Question

How do you solve `2= \frac { 10+ r } { 7}`?

Answer 1

See a solution process below:

Explanation:

First, multiply each side of the equation by `color(red)(7)` to eliminate the fraction while keeping the equation balanced:

`color(red)(7) xx 2 = color(red)(7) xx (10 + r)/7`

`14 = cancel(color(red)(7)) xx (10 + r)/color(red)(cancel(color(black)(7)))`

`14 = 10 + r`

Now, subtract `color(red)(10)` from each side of the equation to solve for `r` while keeping the equation balanced:

`14 - color(red)(10) = 10 - color(red)(10) + r`

`4 = 0 + r`

`4 = r`

`r = 4`

Answer 2

`r = 4`

Explanation:

The aim is to manipulate the equation so that the only term on the left hand side is `r`, so that this is equal to whatever is on the right hand side.

The right hand side consists of a fraction. The top part of the fraction (the numerator) is an expression and the bottom part (the denominator) is `7`. This means that everything on the top of the fraction has been divided by `7`. This can be "undone" by multiplying the right hand side by `7`. To keep the equation true, the left hand side must also be divided by `7`.

So

`2 = (10 + r)/7`

implies

`7 xx 2 = 7 (10 + r)/7`

that is,

`14 = 10 + r`

At this point, it becomes easier to see what is happening by switching the sides, that is

`14 = 10 + r`

implies

`10 + r = 14`

By inspection, `r` can now be isolated and left on its own if `10` is subtracted from the (new) left hand side.
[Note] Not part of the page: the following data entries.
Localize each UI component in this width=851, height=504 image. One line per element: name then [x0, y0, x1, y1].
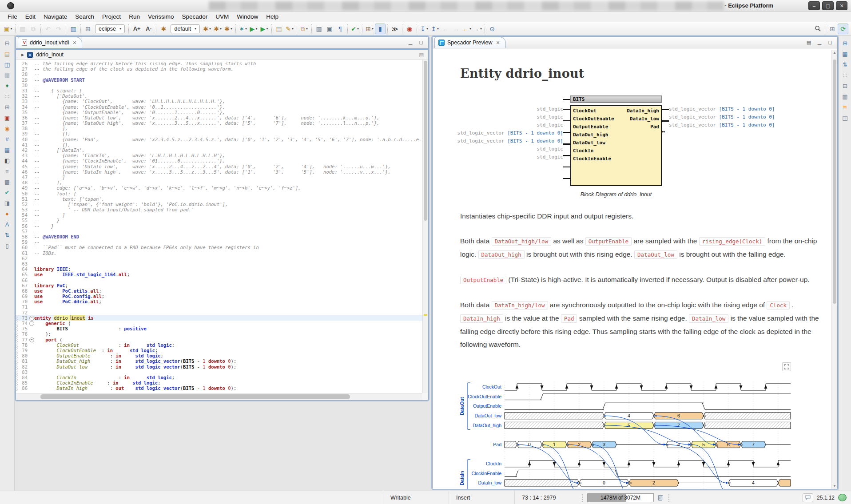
- run-button[interactable]: ▶▾: [248, 24, 259, 34]
- chevron-down-icon[interactable]: ▾: [372, 27, 374, 31]
- check-button[interactable]: ✔▾: [350, 24, 360, 34]
- undo-button[interactable]: ↶: [43, 24, 53, 34]
- forward-history-button[interactable]: →▾: [472, 24, 483, 34]
- build-gear-1-button[interactable]: ✱▾: [202, 24, 212, 34]
- search-button[interactable]: [812, 24, 823, 34]
- terminal-view-icon[interactable]: ▯: [3, 242, 12, 250]
- chevron-down-icon[interactable]: ▾: [292, 27, 294, 31]
- preview-settings-icon[interactable]: ▤: [805, 40, 812, 45]
- collapse-view-icon[interactable]: ⊟: [841, 83, 850, 90]
- app-icon[interactable]: [7, 2, 14, 9]
- save-button[interactable]: ▦: [17, 24, 28, 34]
- chevron-down-icon[interactable]: ▾: [437, 27, 439, 31]
- minimize-view-icon[interactable]: ▁: [407, 40, 414, 45]
- preview-minimize-icon[interactable]: ▁: [816, 40, 823, 45]
- chevron-down-icon[interactable]: ▾: [357, 27, 359, 31]
- fold-marker-icon[interactable]: [29, 321, 34, 326]
- chevron-down-icon[interactable]: ▾: [255, 27, 257, 31]
- license-status-icon[interactable]: [838, 494, 847, 501]
- back-history-button[interactable]: ←▾: [461, 24, 472, 34]
- scroll-down-icon[interactable]: ▼: [832, 484, 837, 488]
- editor-vscroll-thumb[interactable]: [424, 61, 427, 221]
- build-gear-2-button[interactable]: ✱▾: [212, 24, 223, 34]
- verification-view-icon[interactable]: ✔: [3, 189, 12, 196]
- menu-edit[interactable]: Edit: [21, 12, 40, 22]
- breadcrumb-toggle-icon[interactable]: ▤: [419, 52, 424, 58]
- maximize-button[interactable]: ▢: [822, 1, 834, 10]
- menu-project[interactable]: Project: [98, 12, 125, 22]
- fold-marker-icon[interactable]: [29, 337, 34, 342]
- tasks-view-icon[interactable]: ◉: [3, 125, 12, 132]
- preview-tab-close-icon[interactable]: ✕: [496, 40, 500, 46]
- more-views-icon[interactable]: ∷: [3, 93, 12, 100]
- chevron-down-icon[interactable]: ▾: [195, 27, 196, 31]
- chevron-down-icon[interactable]: ▾: [469, 27, 471, 31]
- debug-button[interactable]: ✶▾: [238, 24, 248, 34]
- default-combo[interactable]: default▾: [171, 24, 200, 33]
- preview-maximize-icon[interactable]: ◻: [827, 40, 834, 45]
- chevron-down-icon[interactable]: ▾: [245, 27, 247, 31]
- feedback-button[interactable]: [803, 493, 813, 502]
- help-ring-button[interactable]: ◉: [404, 24, 415, 34]
- console-view-icon[interactable]: ◫: [3, 61, 12, 68]
- index-view-icon[interactable]: ≣: [841, 104, 850, 111]
- editor-vertical-scrollbar[interactable]: [422, 60, 428, 393]
- run-gc-button[interactable]: [654, 491, 667, 504]
- properties-view-icon[interactable]: ▥: [3, 72, 12, 79]
- chevron-down-icon[interactable]: ▾: [426, 27, 428, 31]
- editor-hscroll-thumb[interactable]: [40, 394, 350, 399]
- chevron-down-icon[interactable]: ▾: [480, 27, 482, 31]
- annotate-button[interactable]: ✎▾: [284, 24, 295, 34]
- build-gear-3-button[interactable]: ✱▾: [223, 24, 234, 34]
- specador-preview-toggle[interactable]: ▮: [375, 24, 386, 34]
- outline-view-icon[interactable]: ✦: [3, 83, 12, 90]
- new-folder-button[interactable]: ⧉▾: [299, 24, 310, 34]
- menu-navigate[interactable]: Navigate: [40, 12, 71, 22]
- active-perspective-button[interactable]: ⟳: [838, 24, 848, 34]
- menu-uvm[interactable]: UVM: [211, 12, 233, 22]
- editor-tab[interactable]: V ddrio_inout.vhdl ✕: [18, 37, 82, 48]
- new-wizard-button[interactable]: ▣▾: [3, 24, 13, 34]
- project-explorer-icon[interactable]: ▤: [3, 51, 12, 58]
- chevron-down-icon[interactable]: ▾: [11, 27, 12, 31]
- expand-waveform-button[interactable]: [782, 362, 791, 371]
- chevron-down-icon[interactable]: ▾: [266, 27, 268, 31]
- preview-tab[interactable]: Specador Preview ✕: [434, 37, 506, 48]
- show-whitespace-button[interactable]: ¶: [335, 24, 346, 34]
- build-settings-button[interactable]: ✱: [158, 24, 169, 34]
- preview-scrollbar[interactable]: ▲ ▼: [831, 50, 837, 489]
- menu-verissimo[interactable]: Verissimo: [144, 12, 178, 22]
- minimize-button[interactable]: –: [808, 1, 820, 10]
- templates-view-icon[interactable]: ◧: [3, 157, 12, 164]
- menu-run[interactable]: Run: [125, 12, 144, 22]
- outline-tree-icon[interactable]: ⊞: [841, 40, 850, 47]
- open-perspective-button[interactable]: ⊞: [827, 24, 838, 34]
- run-coverage-button[interactable]: ▶▾: [259, 24, 270, 34]
- menu-help[interactable]: Help: [262, 12, 282, 22]
- maximize-view-icon[interactable]: ◻: [418, 40, 425, 45]
- compare-view-icon[interactable]: ⇅: [3, 232, 12, 239]
- preprocessor-view-icon[interactable]: #: [3, 136, 12, 143]
- types-view-icon[interactable]: A: [3, 221, 12, 228]
- font-increase-button[interactable]: A+: [131, 24, 143, 34]
- forward-button[interactable]: →: [451, 24, 461, 34]
- more-views-icon[interactable]: ∷: [841, 72, 850, 79]
- framed-doc-button[interactable]: ▣: [324, 24, 335, 34]
- chevron-down-icon[interactable]: ▾: [119, 27, 121, 31]
- console-button[interactable]: ▥: [68, 24, 79, 34]
- preview-scroll-thumb[interactable]: [833, 60, 836, 304]
- menu-window[interactable]: Window: [233, 12, 262, 22]
- breadcrumb-expand-icon[interactable]: ▶: [21, 53, 24, 57]
- code-area[interactable]: 26-- the falling edge directly before th…: [16, 60, 422, 393]
- occurrence-marker[interactable]: [424, 314, 427, 316]
- save-all-button[interactable]: ⧉: [28, 24, 39, 34]
- hierarchy-button[interactable]: ⊞: [83, 24, 93, 34]
- sort-tree-icon[interactable]: ⇅: [841, 61, 850, 68]
- editor-horizontal-scrollbar[interactable]: [16, 393, 422, 400]
- chevron-down-icon[interactable]: ▾: [306, 27, 308, 31]
- breadcrumb[interactable]: ▶ ddrio_inout ▤: [16, 50, 428, 60]
- chevron-down-icon[interactable]: ▾: [220, 27, 222, 31]
- scroll-up-icon[interactable]: ▲: [832, 51, 837, 55]
- problems-view-icon[interactable]: ▣: [3, 115, 12, 122]
- structure-view-icon[interactable]: ≡: [3, 168, 12, 175]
To keep the equality of both sides of the equation, the same must be done to the (new) right hand side.

That is,

`10 + r = 14`

implies

`10 + r -10 = 14 - 10`

that is

`r = 4`

That is the solution to the equation.

It is always a good idea to check the result in the original equation.

You might note that the (original) right hand side is

`(10 + r)/7`

Plugging in the candidate solution `r = 4`, the right hand side becomes

`(10 + 4)/7 = 14/7 = 2`

This equals the (original) left hand side of the equation, as expected, corroborating the solution.